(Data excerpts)
=== Begin Enclosure ===

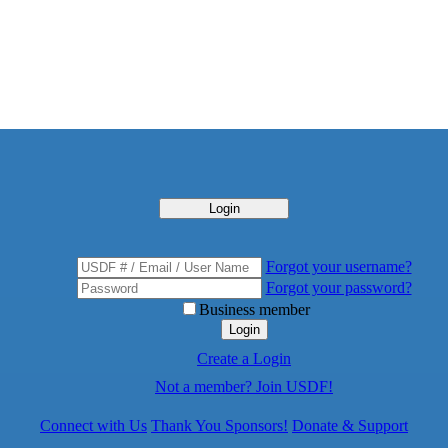
Login
Forgot your username?
Forgot your password?
Business member
Login
Create a Login
Not a member? Join USDF!
Connect with Us
Thank You Sponsors!
Donate & Support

=== End Enclosure ===

_Work item_
Whenever a line above has the word "Forgot" in it, copy that line.

_Exercise output_
Forgot your username?
Forgot your password?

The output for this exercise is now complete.